Williams wandered into another room, saw a picture of Kansas recruit Omar Wilkes, the son of Jamaal Wilkes, and nearly dialed up Baddour that moment.

"It was 5:45 in the morning," Williams said. "I said, 'This is ridiculous.' I started to call Dick Baddour and say, 'Hey, I can't come.' I don't know why I didn't do it, but I didn't do it."

Had Baddour dared to press for an answer before Kansas played in the Final Four, Williams said, "It would have been the easiest 'no' I ever said in my entire life."

In the end, he said yes and left Kansas -- where he went 418-101 and reached four Final Fours in 15 years -- for his alma mater, a program in tatters that had just forced the resignation of Matt Doherty, a former Carolina player who also had been Williams' assistant at Kansas.

"I got on the plane from Los Angeles to Lawrence and everyone was napping and I said, 'I've got to make this decision. When this plane lands, I've got to have a decision made,' " Williams said.

"Rightly or wrongly, I made it, so it's got to be right. We're going to go straight ahead. Just let it go."

Yes, Williams gives a darn about Carolina now.

That, of course, is the word he wishes he had chosen moments after Kansas had lost to Syracuse in the NCAA championship game in April.

That's when an overwrought Williams responded to what seemed like the umpteenth question about North Carolina with a potty-mouthed remark on national television.

North Carolina forward Sean May, watching along with the rest of the country, was floored.

"I didn't think it was going to be Coach Williams after what he said at the Final Four, how he didn't care about North Carolina," said May, one of the players who says he would have transferred if Doherty had been retained. "I was really wondering who we were going to play for."

Then Williams took the job, and in Chapel Hill, banners were hung from restaurants and fraternity houses saying, "Welcome home, Roy." Stores stocked Carolina blue T-shirts emblazoned, "Got Roy?" a take-off on the ubiquitous milk ads.

In Lawrence, someone started selling T-shirts that said, "Benedict Williams," and forward Wayne Simien, who had undergone shoulder surgery during the season, lashed out angrily.

"I gave my right arm for him, literally," Simien said.

Williams was crushed.

"If you had told me the feelings I would have about myself when I talked to the players, and if you had made me realize how I was going to feel when I called those four recruits, I wouldn't have done it," he said. "Saying that, I think I did the right thing and it was the right decision for me, and I'm not looking back. But I have never felt that way about myself. I felt dirty. I felt like a traitor.

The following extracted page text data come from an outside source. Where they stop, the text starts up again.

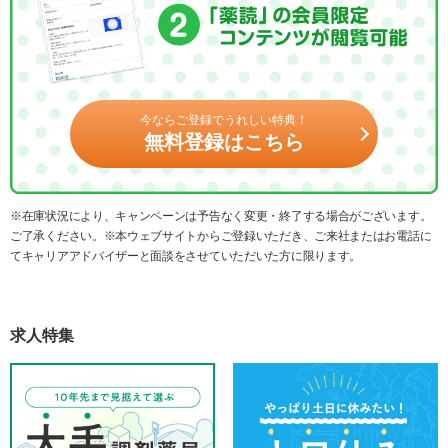
今ならご登録でうれしい特典！
無料登録はこちら
※在庫状況により、キャンペーンは予告なく変更・終了する場合がございます。
ご了承ください。※本ウェブサイトからご登録いただき、ご来社またはお電話に
てキャリアアドバイザーと面談をさせていただいた方に限ります。
求人特集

"But I had made the decision, and I wasn't going to just leave and not talk to my players. I know it's been done. But I wasn't going to do that."

Because Williams had turned down North Carolina and his mentor, Smith, once before, people in Kansas assumed he would again.

"I never thought I would come back, especially after three years ago," Williams said. "I honestly -- in error, I guess, but honestly -- when I made that statement at the press conference three years ago, I said, 'The next time we have a press conference like this, it will be either that I'm retiring or dying.' "

It didn't turn out that way, and the folks in Kansas were blindsided much the way Tar Heel loyalists were when Carolina tried to call him home in 2000 and Williams said no.